We never really did regain control throughout the rest of the sermon, which was (Thank GOD) relatively short. We didn’t laugh out loud, but we had to keep our heads bent and couldn’t look at one another, because we both had huge grins on our faces. Every now and then, our shoulders–hers or mine or both–would shake from the pent up and silent laughter that would erupt from time to time.

Then, we could tell the sermon was ending. The preacher was winding down, and we both felt relief flood through us, because that had been hard. Very hard. We absolutely had not wanted to laugh at our dad’s mother’s funeral. How awful would that have been? And just as we knew the end was near, the preacher said, “Gladys Wolverton…your boarding pass has now been accepted to Heaven.”

And that was it. We lost it. Our shoulders shook up and down, our laughter came out sounding pinched, because we were still trying so hard to hold it in. And that’s when my Uncle John*, who was sure we were weeping–because to everyone else, that’s what it sounded like and certainly looked like with our shoulders shaking like that–put his sympathetic hand on each of our shoulders.

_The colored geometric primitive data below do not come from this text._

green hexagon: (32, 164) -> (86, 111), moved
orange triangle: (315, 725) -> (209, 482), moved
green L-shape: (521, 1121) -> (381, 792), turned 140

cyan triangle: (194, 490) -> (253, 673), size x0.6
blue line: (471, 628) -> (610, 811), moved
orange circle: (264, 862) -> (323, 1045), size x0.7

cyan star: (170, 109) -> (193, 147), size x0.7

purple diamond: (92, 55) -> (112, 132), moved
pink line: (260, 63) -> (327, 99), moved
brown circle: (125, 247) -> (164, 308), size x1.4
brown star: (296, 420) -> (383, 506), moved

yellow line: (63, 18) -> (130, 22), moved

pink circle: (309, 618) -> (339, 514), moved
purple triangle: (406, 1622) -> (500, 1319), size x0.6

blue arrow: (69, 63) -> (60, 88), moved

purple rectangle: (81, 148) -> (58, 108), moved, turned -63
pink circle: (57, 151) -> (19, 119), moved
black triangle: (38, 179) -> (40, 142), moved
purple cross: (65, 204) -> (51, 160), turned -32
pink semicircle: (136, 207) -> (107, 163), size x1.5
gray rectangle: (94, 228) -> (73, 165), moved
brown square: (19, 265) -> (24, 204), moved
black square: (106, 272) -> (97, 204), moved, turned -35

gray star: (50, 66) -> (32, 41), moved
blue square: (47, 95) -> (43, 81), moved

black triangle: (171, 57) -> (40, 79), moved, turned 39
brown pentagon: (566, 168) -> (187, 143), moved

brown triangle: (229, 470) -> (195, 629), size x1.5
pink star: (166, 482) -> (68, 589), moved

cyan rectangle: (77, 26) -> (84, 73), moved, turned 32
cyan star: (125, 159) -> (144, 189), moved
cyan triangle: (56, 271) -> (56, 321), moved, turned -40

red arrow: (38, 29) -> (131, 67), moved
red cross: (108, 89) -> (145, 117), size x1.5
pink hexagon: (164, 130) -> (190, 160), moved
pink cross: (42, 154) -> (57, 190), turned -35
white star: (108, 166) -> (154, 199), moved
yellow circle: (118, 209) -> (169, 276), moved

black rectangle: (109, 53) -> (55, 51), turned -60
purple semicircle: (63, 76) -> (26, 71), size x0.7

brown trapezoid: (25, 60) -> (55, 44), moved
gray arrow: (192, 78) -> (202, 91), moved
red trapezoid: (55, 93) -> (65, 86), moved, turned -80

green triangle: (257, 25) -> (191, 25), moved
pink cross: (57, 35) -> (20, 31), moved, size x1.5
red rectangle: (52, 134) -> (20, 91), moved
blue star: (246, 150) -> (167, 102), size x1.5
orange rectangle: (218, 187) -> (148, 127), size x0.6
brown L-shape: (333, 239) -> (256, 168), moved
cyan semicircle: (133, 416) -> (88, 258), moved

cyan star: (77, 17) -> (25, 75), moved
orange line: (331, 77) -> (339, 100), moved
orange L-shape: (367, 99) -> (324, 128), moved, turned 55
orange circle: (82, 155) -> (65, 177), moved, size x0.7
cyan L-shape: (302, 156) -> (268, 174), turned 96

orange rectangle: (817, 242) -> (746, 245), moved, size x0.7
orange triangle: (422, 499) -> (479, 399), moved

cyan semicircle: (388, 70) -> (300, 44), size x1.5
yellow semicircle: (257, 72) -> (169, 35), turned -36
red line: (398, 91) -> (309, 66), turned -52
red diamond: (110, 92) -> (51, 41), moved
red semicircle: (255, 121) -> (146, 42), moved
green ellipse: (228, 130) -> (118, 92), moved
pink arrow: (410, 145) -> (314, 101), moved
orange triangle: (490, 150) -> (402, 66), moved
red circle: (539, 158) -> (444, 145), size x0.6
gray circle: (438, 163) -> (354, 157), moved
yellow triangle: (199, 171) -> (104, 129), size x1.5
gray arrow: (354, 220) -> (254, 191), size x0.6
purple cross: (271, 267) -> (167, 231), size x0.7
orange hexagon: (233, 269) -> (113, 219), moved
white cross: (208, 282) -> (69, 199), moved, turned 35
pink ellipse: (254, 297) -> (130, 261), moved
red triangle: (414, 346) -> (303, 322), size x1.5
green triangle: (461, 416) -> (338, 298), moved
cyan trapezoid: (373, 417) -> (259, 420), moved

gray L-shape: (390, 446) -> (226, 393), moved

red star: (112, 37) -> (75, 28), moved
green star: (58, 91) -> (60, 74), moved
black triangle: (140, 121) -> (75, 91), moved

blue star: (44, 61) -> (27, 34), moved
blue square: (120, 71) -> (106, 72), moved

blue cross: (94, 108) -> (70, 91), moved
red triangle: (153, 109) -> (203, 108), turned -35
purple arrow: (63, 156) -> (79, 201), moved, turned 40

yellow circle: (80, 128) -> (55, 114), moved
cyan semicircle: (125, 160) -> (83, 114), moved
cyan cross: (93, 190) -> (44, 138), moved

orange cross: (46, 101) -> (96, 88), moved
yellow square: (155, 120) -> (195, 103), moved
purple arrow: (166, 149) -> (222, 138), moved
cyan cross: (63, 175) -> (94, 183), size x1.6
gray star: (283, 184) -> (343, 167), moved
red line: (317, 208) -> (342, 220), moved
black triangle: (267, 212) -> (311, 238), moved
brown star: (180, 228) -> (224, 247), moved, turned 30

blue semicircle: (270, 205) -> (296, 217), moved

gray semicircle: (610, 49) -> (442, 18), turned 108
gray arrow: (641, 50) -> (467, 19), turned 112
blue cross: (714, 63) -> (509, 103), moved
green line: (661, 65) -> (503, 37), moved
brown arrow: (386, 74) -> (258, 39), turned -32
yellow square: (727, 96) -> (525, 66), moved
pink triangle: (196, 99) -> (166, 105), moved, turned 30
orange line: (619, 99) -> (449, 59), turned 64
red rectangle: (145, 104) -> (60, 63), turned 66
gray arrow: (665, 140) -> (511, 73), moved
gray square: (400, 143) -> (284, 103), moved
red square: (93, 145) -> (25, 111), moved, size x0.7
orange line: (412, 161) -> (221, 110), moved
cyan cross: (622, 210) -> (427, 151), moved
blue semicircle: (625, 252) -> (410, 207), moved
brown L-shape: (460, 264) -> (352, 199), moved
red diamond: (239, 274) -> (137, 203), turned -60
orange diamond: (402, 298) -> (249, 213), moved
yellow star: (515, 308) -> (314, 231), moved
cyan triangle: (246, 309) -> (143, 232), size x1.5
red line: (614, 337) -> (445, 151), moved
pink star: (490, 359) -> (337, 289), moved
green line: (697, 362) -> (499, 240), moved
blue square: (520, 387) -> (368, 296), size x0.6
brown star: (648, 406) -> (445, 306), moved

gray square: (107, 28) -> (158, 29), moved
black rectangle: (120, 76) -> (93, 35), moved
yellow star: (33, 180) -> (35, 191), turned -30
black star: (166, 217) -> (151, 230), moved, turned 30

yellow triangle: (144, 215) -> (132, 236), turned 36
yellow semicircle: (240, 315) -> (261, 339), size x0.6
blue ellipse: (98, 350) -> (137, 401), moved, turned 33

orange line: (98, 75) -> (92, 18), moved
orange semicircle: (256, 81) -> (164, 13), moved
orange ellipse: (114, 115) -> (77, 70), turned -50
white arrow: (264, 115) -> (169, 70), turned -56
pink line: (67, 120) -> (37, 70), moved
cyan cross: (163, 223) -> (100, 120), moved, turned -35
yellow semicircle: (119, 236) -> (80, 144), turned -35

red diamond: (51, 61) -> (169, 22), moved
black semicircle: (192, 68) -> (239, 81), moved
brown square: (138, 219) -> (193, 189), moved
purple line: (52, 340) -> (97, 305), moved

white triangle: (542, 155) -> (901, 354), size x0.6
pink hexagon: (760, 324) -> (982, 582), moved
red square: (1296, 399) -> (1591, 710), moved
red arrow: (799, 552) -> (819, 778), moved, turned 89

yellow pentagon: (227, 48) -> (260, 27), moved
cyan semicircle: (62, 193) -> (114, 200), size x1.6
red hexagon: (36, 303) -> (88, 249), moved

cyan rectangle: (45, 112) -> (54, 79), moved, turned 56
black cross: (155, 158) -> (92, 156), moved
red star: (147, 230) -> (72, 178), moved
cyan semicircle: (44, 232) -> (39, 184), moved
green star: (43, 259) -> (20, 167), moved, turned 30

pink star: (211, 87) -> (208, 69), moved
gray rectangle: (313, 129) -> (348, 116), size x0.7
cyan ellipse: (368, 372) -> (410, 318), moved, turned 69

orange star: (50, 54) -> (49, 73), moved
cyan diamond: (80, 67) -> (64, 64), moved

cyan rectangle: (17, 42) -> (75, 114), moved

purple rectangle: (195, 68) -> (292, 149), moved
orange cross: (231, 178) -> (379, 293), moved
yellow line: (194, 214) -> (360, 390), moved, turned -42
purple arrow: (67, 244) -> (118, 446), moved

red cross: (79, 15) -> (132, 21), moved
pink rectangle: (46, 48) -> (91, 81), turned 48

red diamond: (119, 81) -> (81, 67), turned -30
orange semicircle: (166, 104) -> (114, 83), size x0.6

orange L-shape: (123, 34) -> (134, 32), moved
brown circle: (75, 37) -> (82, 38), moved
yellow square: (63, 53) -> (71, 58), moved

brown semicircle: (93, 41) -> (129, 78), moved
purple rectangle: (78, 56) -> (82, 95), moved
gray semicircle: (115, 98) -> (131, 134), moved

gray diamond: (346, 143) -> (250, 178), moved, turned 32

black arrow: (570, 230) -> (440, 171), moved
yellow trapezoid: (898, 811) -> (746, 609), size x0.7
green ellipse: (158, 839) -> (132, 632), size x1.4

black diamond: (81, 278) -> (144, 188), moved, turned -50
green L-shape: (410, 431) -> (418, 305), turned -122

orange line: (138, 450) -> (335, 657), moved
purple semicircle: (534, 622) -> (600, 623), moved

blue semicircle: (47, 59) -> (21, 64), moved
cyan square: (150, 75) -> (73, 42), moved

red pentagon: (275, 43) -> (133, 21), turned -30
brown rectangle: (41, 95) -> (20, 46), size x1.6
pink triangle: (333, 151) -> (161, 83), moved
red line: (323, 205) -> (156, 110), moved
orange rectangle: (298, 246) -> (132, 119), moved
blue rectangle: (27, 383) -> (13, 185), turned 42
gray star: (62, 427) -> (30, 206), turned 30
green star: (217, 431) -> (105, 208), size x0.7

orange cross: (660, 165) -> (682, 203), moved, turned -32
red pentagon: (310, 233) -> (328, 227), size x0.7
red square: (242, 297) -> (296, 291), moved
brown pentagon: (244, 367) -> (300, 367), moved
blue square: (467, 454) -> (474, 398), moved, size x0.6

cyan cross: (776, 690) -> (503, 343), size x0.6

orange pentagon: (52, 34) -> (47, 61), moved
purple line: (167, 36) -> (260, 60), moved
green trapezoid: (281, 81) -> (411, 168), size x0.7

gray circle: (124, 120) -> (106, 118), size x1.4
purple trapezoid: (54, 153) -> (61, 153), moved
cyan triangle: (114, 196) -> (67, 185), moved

I’m telling you, it was all we could do not to fall onto the floor right there and wail with laughter.

Somehow, we regained our composure before anyone knew the truth. We got out of there, looking like we’d been crying, because tears of laughter also leave you with dark circles under your red rimmed eyes, and made it to her car where we fell into each other’s arms and laughed until our sides hurt.

Best. Funeral. EVER.

*John was really Dad’s second double-cousin, but that was too complicated and genetically speaking, he was as closely related as an uncle. Feel free to Google “double cousin.”